Balanced with all consuming world events, the local media has spent the last six week rejoining their annual pinpointing the precise location of peak foliage--that spot where each leaf is both a brilliant color and still hanging on the tree, preferably in dappled sunshine. The roads fill with out-of-state licenses plates driving state and secondary roads looking for that exact spot, camera ready for the perfect shot of the perfect scene of the perfect peak. It's a beautiful time of the year. I understand folks' need to witness and capture it.

It's far from the truth though. There is not a singular spot of perfect beauty in time or space that, captured on film or in the mind's eye can be held onto and saved. Part of the autumn's beauty is in the fluidity. It's organic. It's a process. The color is enhanced by it's ever changing slideto the inevitable of change that enhances the color.

Watching the season's cycle from my car window and trying to wrap my mind around my pacifism and world events I was reminded of a quote by A.J. Muste that moved into t-shirt trite-ism a few years ago: "There is no way to peace. Peace is the way." It holds a kernel of truth. We need to actively work for peace. Pacifists imply, in our culture at least, a spot--a passive spot. I want to remember to live pacifism--to be a peace maker, active, organic, moving. That is where we will find the grace and beauty of it all. When I search for peace as a spot, as a kind of garden of Eden, I will not find it. The world will invade and I will be constantly drawn away from the place. If I walk the path of peace in my life I come to expect challenges and opportunities; I learn to find joy in the journey.

One of the most powerful books I've read recently has been God Is A Verb by a rabbi, David Cooper. In his exportation of the Kabbalah he talks of the Jewish mystical understanding of God being more process than being, more verb than noun. I like that, and not only because it resolves all those gender issues of God. It both resonates and expands my understanding of the Divine in my life and in the world.

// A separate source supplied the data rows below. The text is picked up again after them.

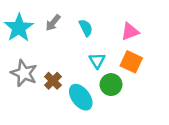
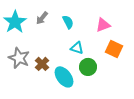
cyan triangle: (97, 61) -> (77, 48), turned -40
orange square: (131, 62) -> (114, 49), moved

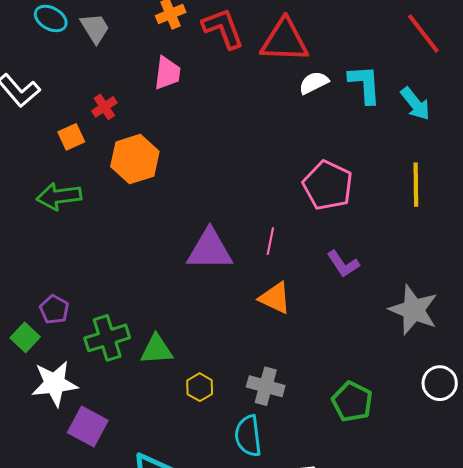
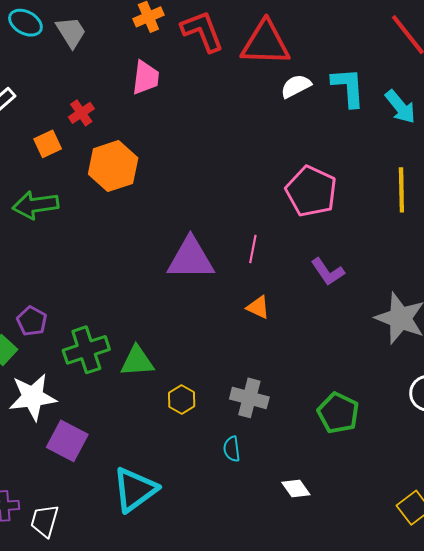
orange triangle: (275, 298) -> (258, 307), size x0.7
cyan semicircle: (248, 436) -> (232, 449), size x0.6

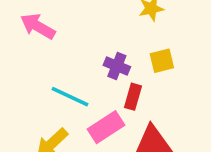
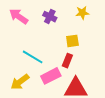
yellow square: (162, 61) -> (72, 41), moved
purple cross: (117, 66) -> (50, 17), moved

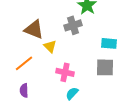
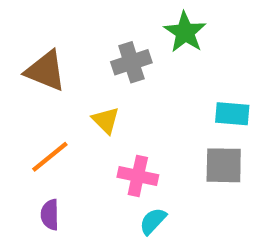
gray cross: (73, 25) -> (131, 62), moved
brown triangle: (34, 29) -> (46, 71), moved

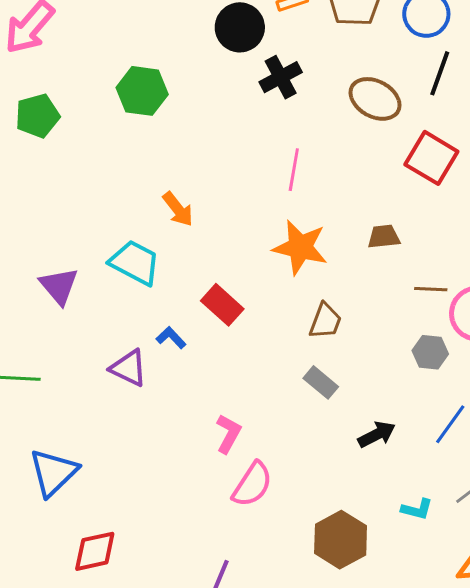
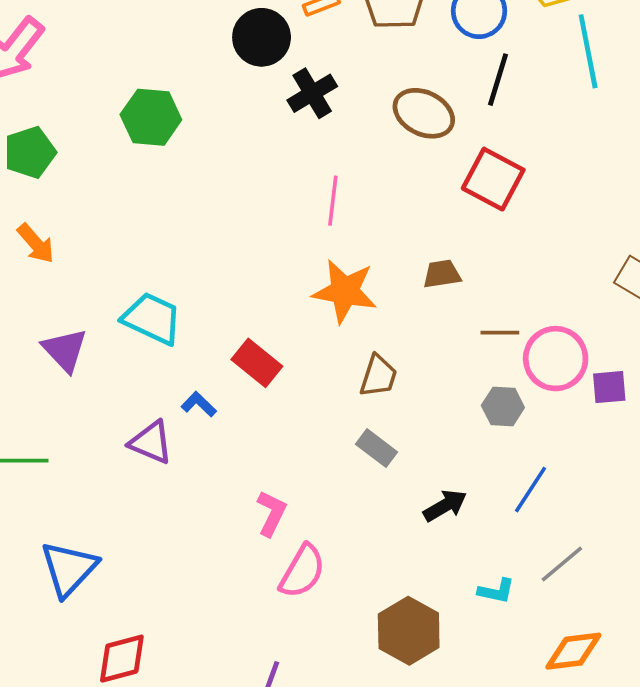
orange arrow: (178, 209) -> (36, 244), moved

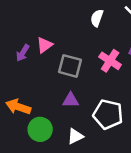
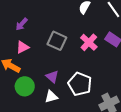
pink triangle: (45, 45) -> (23, 47), moved
purple triangle: (71, 100) -> (52, 77), moved, turned 32

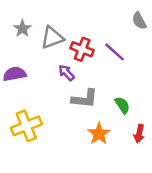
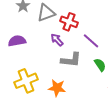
purple line: (115, 52) -> (91, 41), moved
orange star: (99, 134) -> (57, 88), moved, turned -30

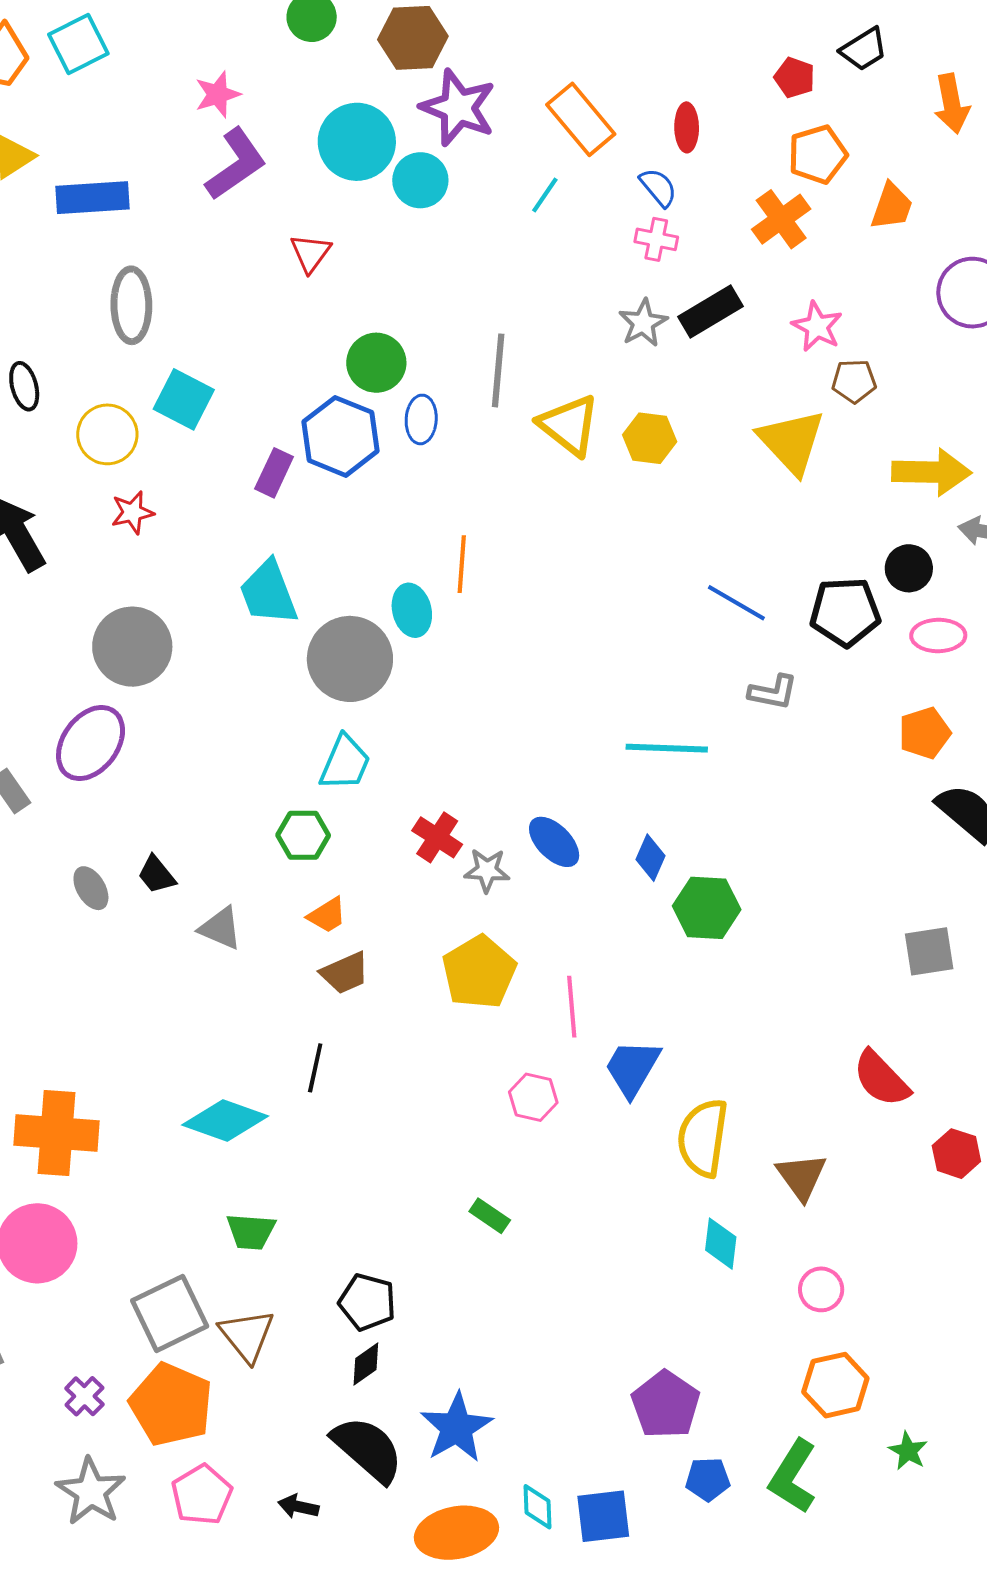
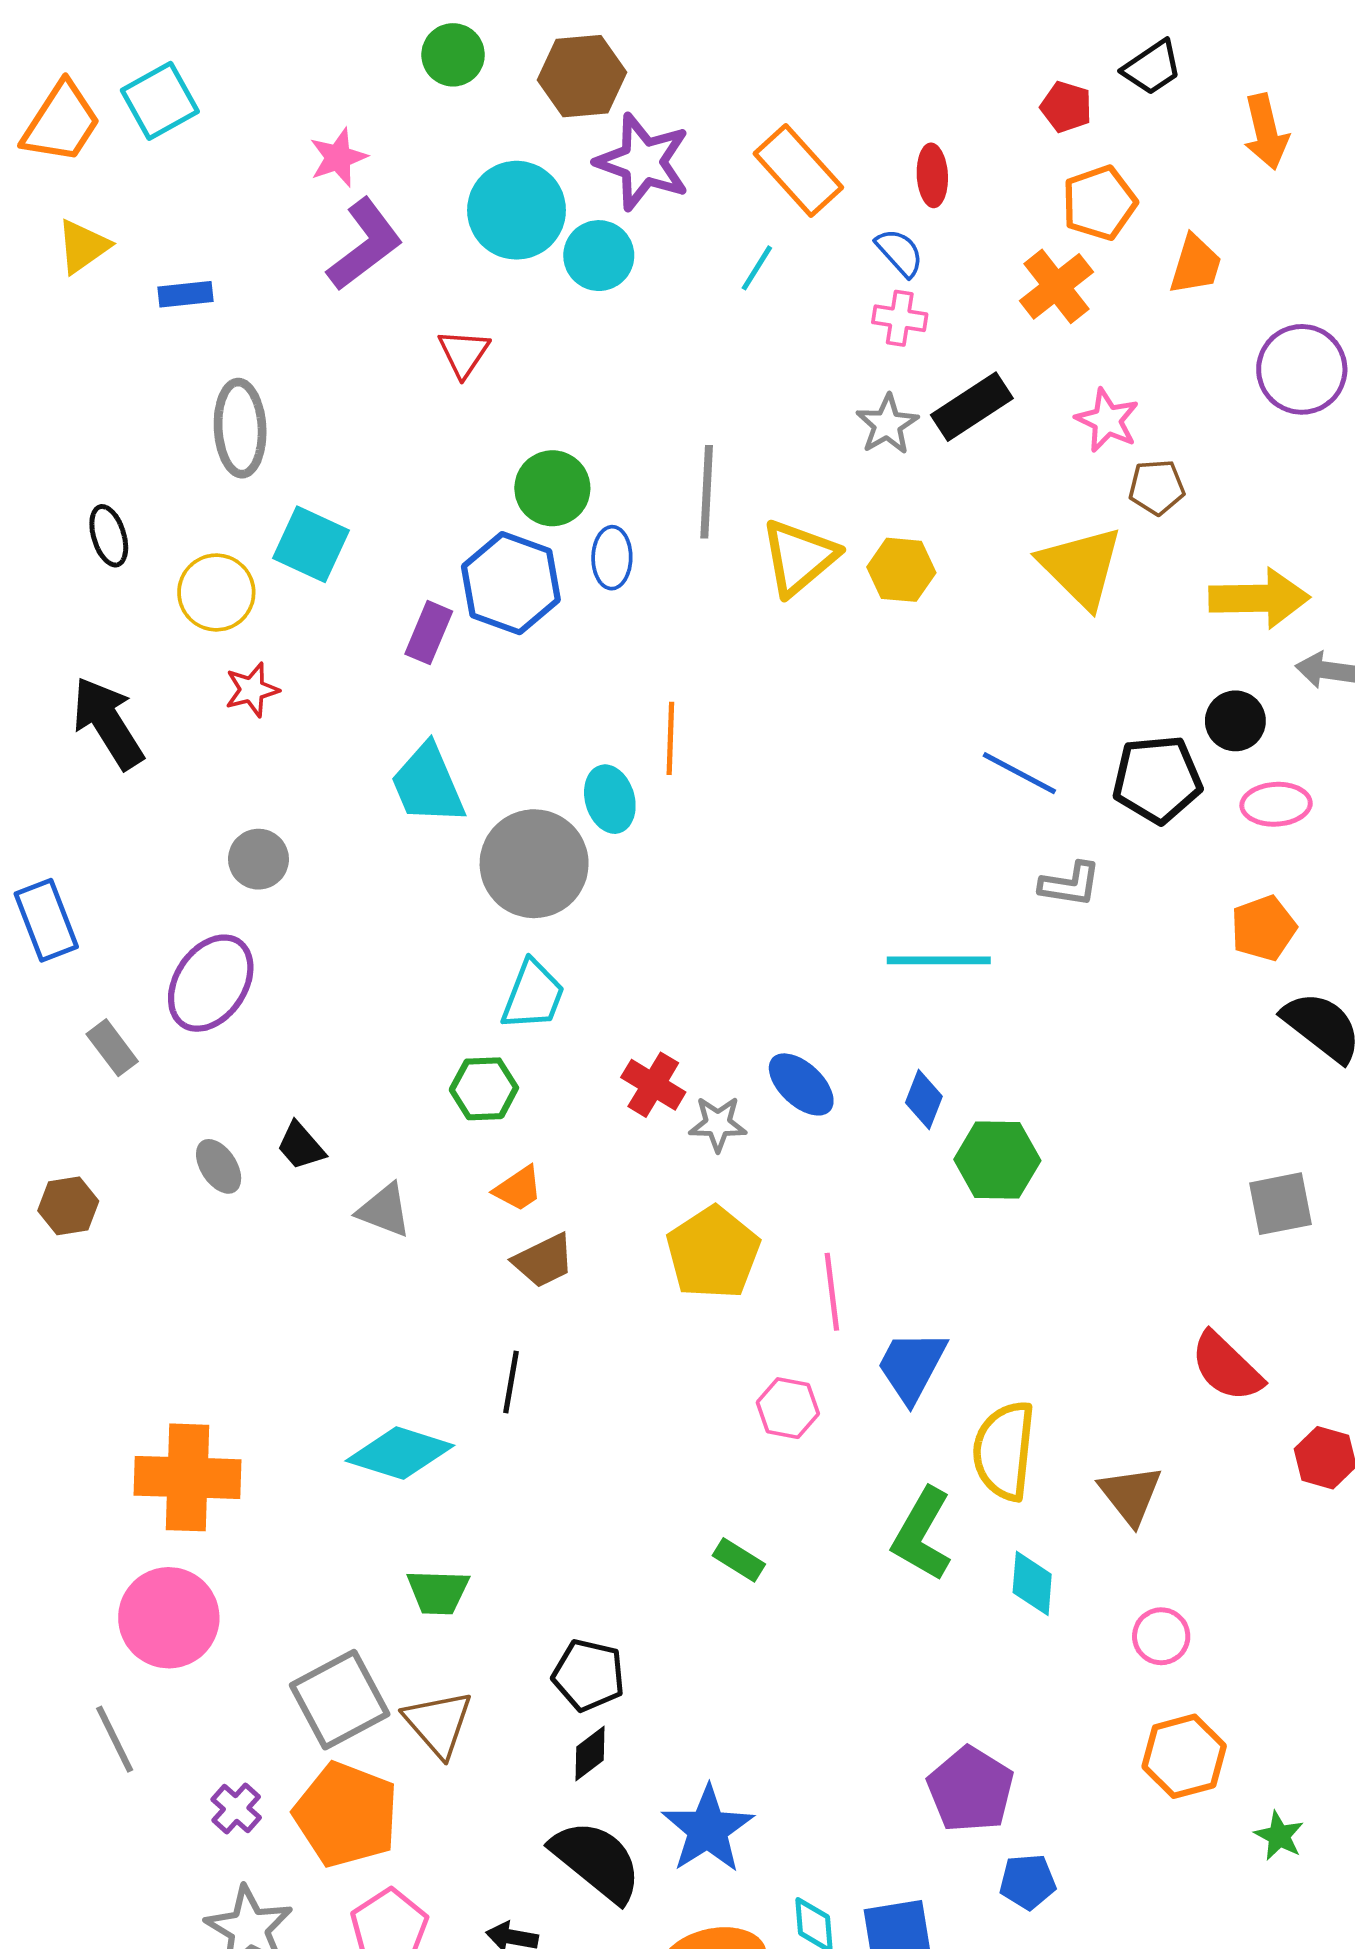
blue rectangle: (92, 198) -> (185, 294), size x0.6
yellow triangle: (569, 425) -> (799, 557), turned 44
gray circle: (132, 647) -> (259, 859), size x0.6
green L-shape: (793, 1477) -> (922, 1534), moved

How odd that a simple part of speech makes such a large difference. Friends have always found God's presence in work and in some ways God is that work itself.

The beauty of the leaves changing is in the changing. Living a peaceful life is in the living. Experiencing God not as an object but as an organic embracing growth amplifies my sense of beauty and of peace. It's in the making, the doing, the loving, the holding and the cherishing. To search it out as a stagnant point in time is to miss it's mystery and it beauty.